Nonostante che l’esperienza degli anni trascorsi in
istituto abbia lasciato «un segno
indelebile, per cancellare il quale sarebbero stati necessari ancora moltissimi
sforzi», Fabrizio punta decisamente alla sua autonomia, anche finanziaria.
Conseguito il diploma di ragioniere, nel settembre del 1978 si iscrive nelle
liste del collocamento obbligatorio e, dopo diverse vicissitudini, finalmente
viene assunto e nel 1991 si sposa.
La vicenda di Fabrizio Dalla Valle è molto istruttiva
sotto tanti punti di vista, specialmente per tutti coloro che si occupano dei
problemi delle persone “diversamente abili”.
Renato
pigliacampo, Ascolta il mio
silenzio, Edizioni Cantagalli, Siena, pag. 133, L. 18.000
Nel corso degli ultimi decenni, i soggetti sordi hanno
conquistato la loro piena dignità di persone e, quindi, il loro diritto di
vivere nella società di c sono parte, alla pari con gli altri cittadini.

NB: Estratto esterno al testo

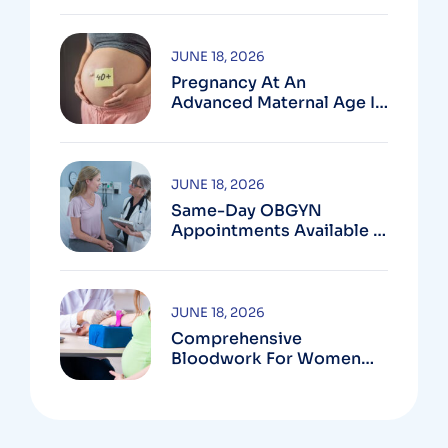
MD
JUNE 18, 2026
Pregnancy At An
Advanced Maternal Age In
Montgomery County
JUNE 18, 2026
Same-Day OBGYN
Appointments Available In
Montgomery County
JUNE 18, 2026
Comprehensive
Bloodwork For Women
During Pregnancy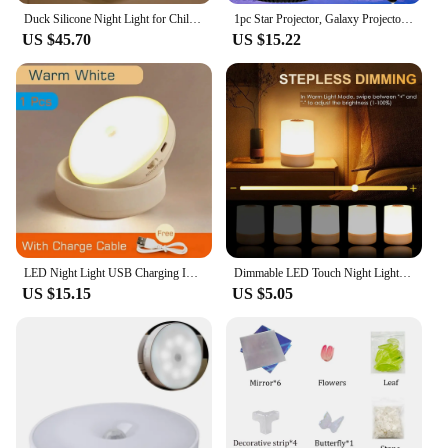
Duck Silicone Night Light for Children with Timer Usb Rechargeable Dimming Touch Lamp Sleeping Bedroom Cartoon Animal Decor Gift
1pc Star Projector, Galaxy Projector, Water Ocean Wave Projector For Bedroom Night Light Room Decor With 7-Colors Patterns
US $45.70
US $15.22
LED Night Light USB Charging Intelligent Human Induction For Bedside Cabinet Home Wardrobe Lighting Motion Sensor Light Led Lamp
Dimmable LED Touch Night Light USB Warm Sleeping Lamp Eye protection Reading Bedside Table Lamp For Home Children Room Bedroom
US $15.15
US $5.05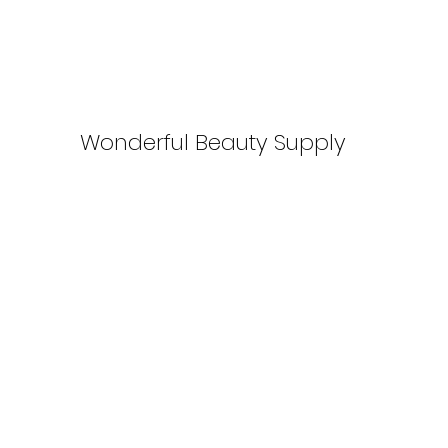
Wonderful Beauty Supply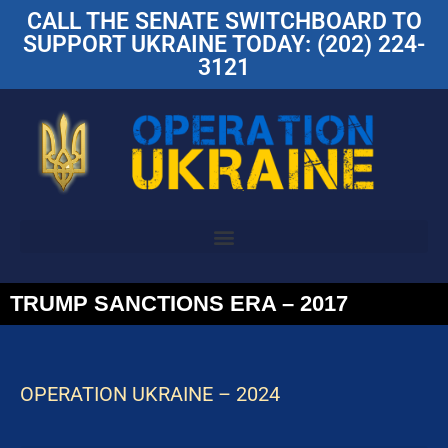
CALL THE SENATE SWITCHBOARD TO
SUPPORT UKRAINE TODAY: (202) 224-
3121
TRUMP SANCTIONS ERA – 2017
OPERATION UKRAINE – 2024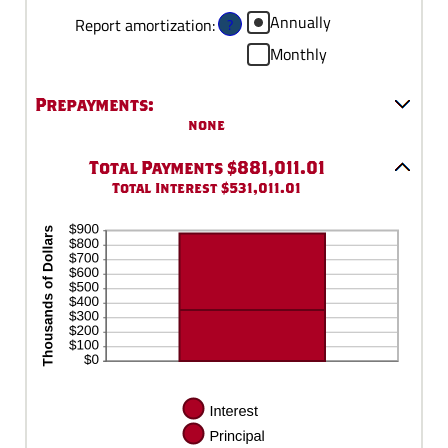
between
Annually
?
Report amortization
:
0%
Monthly
and
50%
Prepayments:
none
Total Payments $881,011.01
Total Interest $531,011.01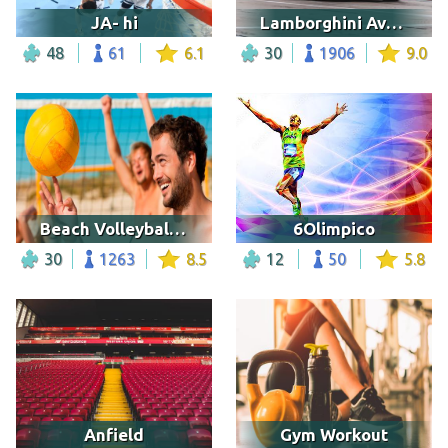
JA- hi
Lamborghini Aventador
48
61
6.1
30
1906
9.0
Beach Volleyball Game
6Olimpico
30
1263
8.5
12
50
5.8
Anfield
Gym Workout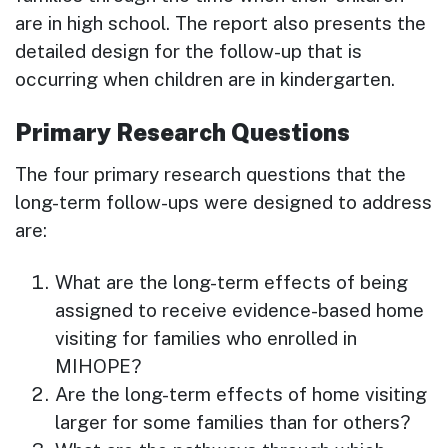
are in high school. The report also presents the
detailed design for the follow-up that is
occurring when children are in kindergarten.
Primary Research Questions
The four primary research questions that the
long-term follow-ups were designed to address
are:
What are the long-term effects of being
assigned to receive evidence-based home
visiting for families who enrolled in
MIHOPE?
Are the long-term effects of home visiting
larger for some families than for others?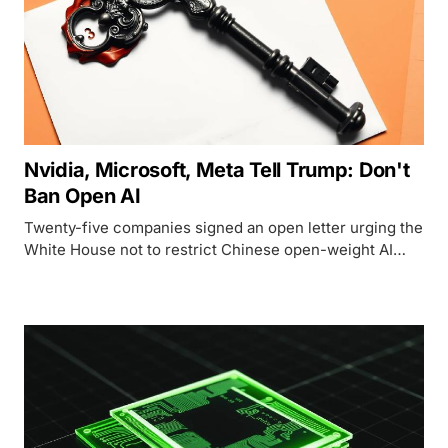
Nvidia, Microsoft, Meta Tell Trump: Don't
Ban Open AI
Twenty-five companies signed an open letter urging the
White House not to restrict Chinese open-weight AI
models, using Jensen Huang's first-ever X post to
deliver it.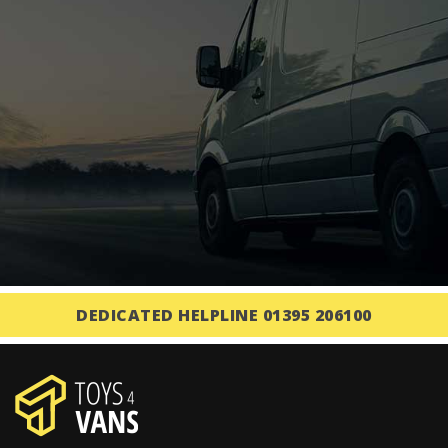
DEDICATED HELPLINE 01395 206100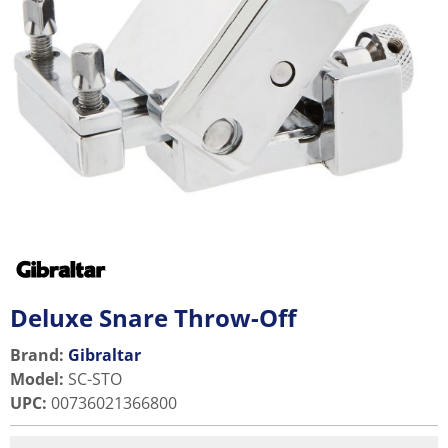
Deluxe Snare Throw-Off
Brand:
Gibraltar
Model
:
SC-STO
UPC
:
00736021366800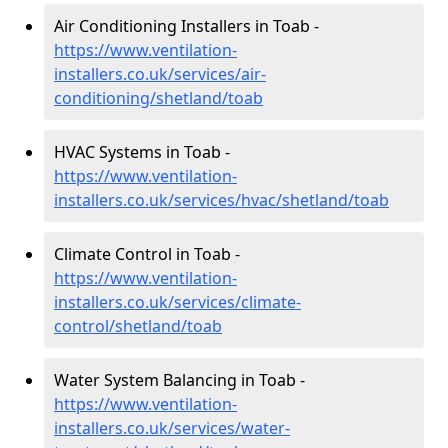
Air Conditioning Installers in Toab -
https://www.ventilation-
installers.co.uk/services/air-
conditioning/shetland/toab
HVAC Systems in Toab -
https://www.ventilation-
installers.co.uk/services/hvac/shetland/toab
Climate Control in Toab -
https://www.ventilation-
installers.co.uk/services/climate-
control/shetland/toab
Water System Balancing in Toab -
https://www.ventilation-
installers.co.uk/services/water-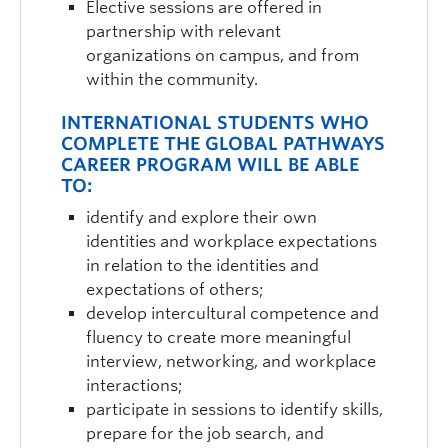
Elective sessions are offered in
partnership with relevant
organizations on campus, and from
within the community.
INTERNATIONAL STUDENTS WHO
COMPLETE THE GLOBAL PATHWAYS
CAREER PROGRAM WILL BE ABLE
TO:
identify and explore their own
identities and workplace expectations
in relation to the identities and
expectations of others;
develop intercultural competence and
fluency to create more meaningful
interview, networking, and workplace
interactions;
participate in sessions to identify skills,
prepare for the job search, and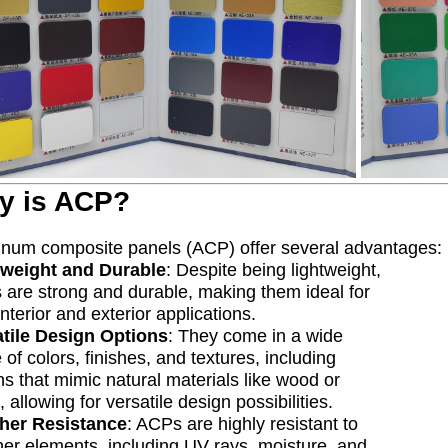
y is ACP?
num composite panels (ACP) offer several advantages:
tweight and Durable
: Despite being lightweight,
are strong and durable, making them ideal for
interior and exterior applications.
atile Design Options
: They come in a wide
 of colors, finishes, and textures, including
ns that mimic natural materials like wood or
, allowing for versatile design possibilities.
her Resistance
: ACPs are highly resistant to
er elements, including UV rays, moisture, and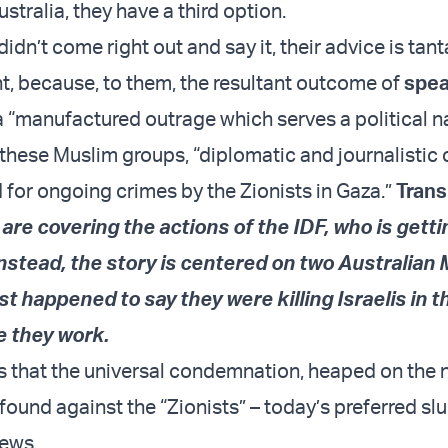
stralia, they have a third option.
idn’t come right out and say it, their advice is ta
nt, because, to them, the resultant outcome of
spea
a “manufactured outrage which serves a political na
 these Muslim groups, “diplomatic and journalistic 
 for ongoing crimes by the Zionists in Gaza.”
Trans
are covering the actions of the IDF, who is gett
nstead, the story is centered on two Australian
t happened to say they were killing Israelis in t
e they work.
 that the universal condemnation, heaped on the n
ound against the “Zionists” – today’s preferred slu
Jews.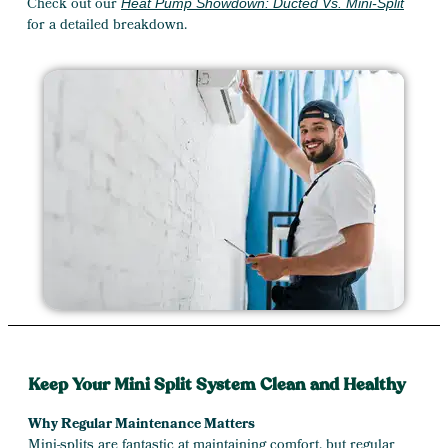
Check out our
Heat Pump Showdown: Ducted Vs. Mini-Split
for a detailed breakdown.
Keep Your Mini Split System Clean and Healthy
Why Regular Maintenance Matters
Mini-splits are fantastic at maintaining comfort, but regular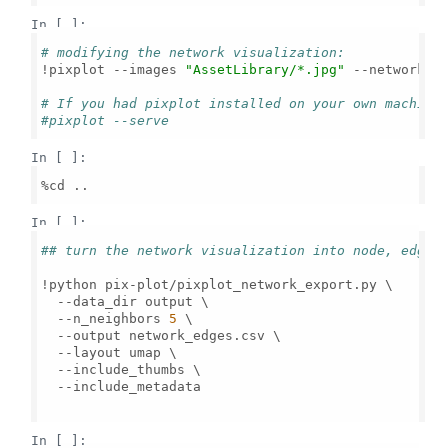
In [ ]:
# modifying the network visualization:
!pixplot --images 
"AssetLibrary/*.jpg"
 --network_n
# If you had pixplot installed on your own machine
#pixplot --serve
In [ ]:
%cd ..

In [ ]:
## turn the network visualization into node, edges
!python pix-plot/pixplot_network_export.py \

  --data_dir output \

  --n_neighbors 
5
 \

  --output network_edges.csv \

  --layout umap \

  --include_thumbs \

  --include_metadata

In [ ]: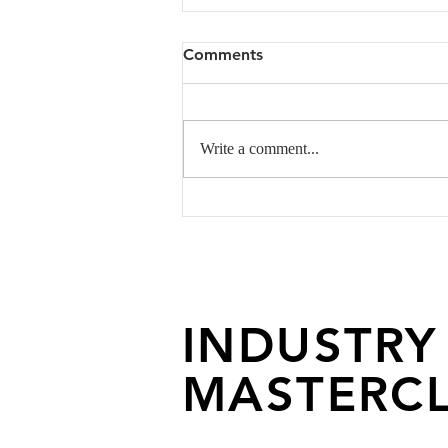
Comments
Write a comment...
Altered State Of
Consciousness- An Editorial
By Styling Talents
INDUSTRY
MASTERCL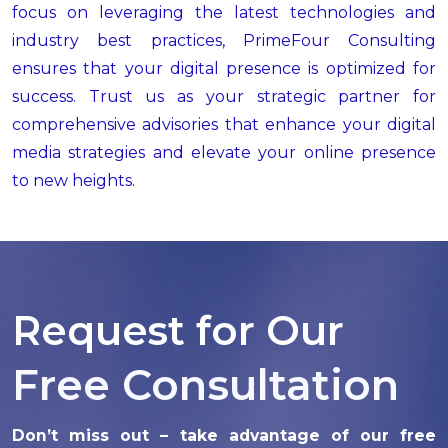
focus on leveraging the latest technologies and
industry best practices, PrimeFour Consulting
ensures that your digital presence is optimized for
success. Trust us as your strategic partner for
comprehensive advisories that enhance your digital
media strategies and elevate your online presence
to new heights.
Request for Our
Free Consultation
Don’t miss out – take advantage of our free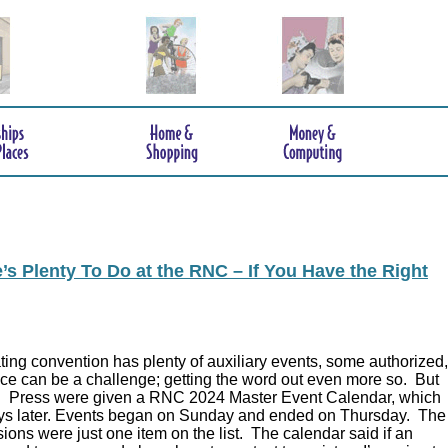
s Plenty To Do at the RNC – If You Have the Right
ing convention has plenty of auxiliary events, some authorized,
ce can be a challenge; getting the word out even more so. But
.
Press were given a RNC 2024 Master Event Calendar, which
ys later. Events began on Sunday and ended on Thursday. The
ions were just one item on the list. The calendar said if an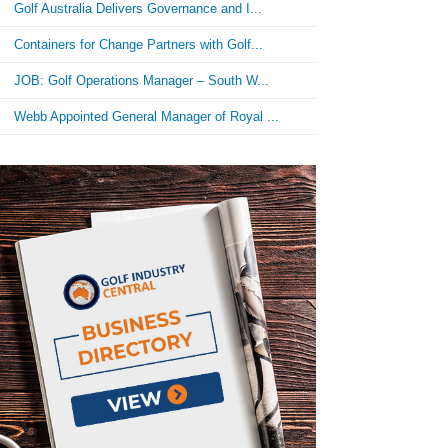
Golf Australia Delivers Governance and I...
Containers for Change Partners with Golf...
JOB: Golf Operations Manager – South W...
Webb Appointed General Manager of Royal ...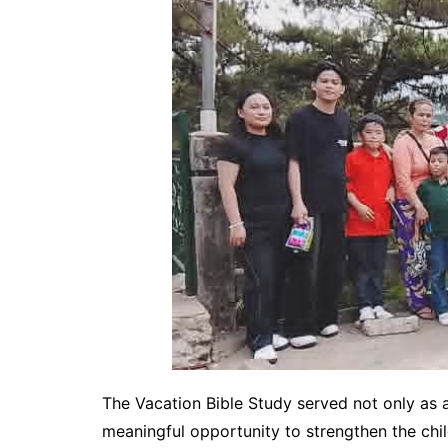
The Vacation Bible Study served not only as a
meaningful opportunity to strengthen the child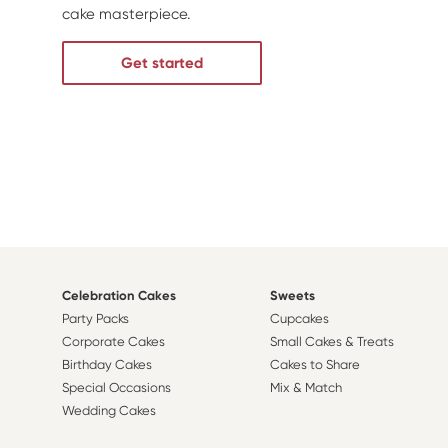
cake masterpiece.
Get started
Celebration Cakes
Sweets
Party Packs
Cupcakes
Corporate Cakes
Small Cakes & Treats
Birthday Cakes
Cakes to Share
Special Occasions
Mix & Match
Wedding Cakes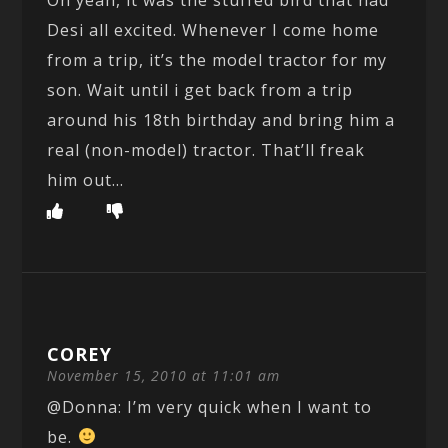
Desi all excited. Whenever I come home
from a trip, it’s the model tractor for my
son. Wait until i get back from a trip
around his 18th birthday and bring him a
real (non-model) tractor. That’ll freak
him out…
COREY
November 15, 2010 at 11:01 am
@Donna: I’m very quick when I want to
be.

Renato Pigliacampo è un esempio di questa
emancipazione. Divenuto sordo a dodici anni, ha conseguito la laurea ed ha
insegnato in una scuola per sordi. Attualmente lavora con la qualifica di
psicologo dirigente di primo livello dell’ASL di Recanati-Civitanova Marche ed
è docente nei corsi di specializzazione dell’Università di Urbino.
Per venticinque anni ha diretto il trimestrale Il sordudente.
Nel volume sono raccolte le poesie scritte da Renato
Pigliacampo e rivolte a tutti noi e non solo ai “fratelli nel silenzio”.
Le edizioni Cantagalli hanno
sede in via Massetana Romana 12, Siena.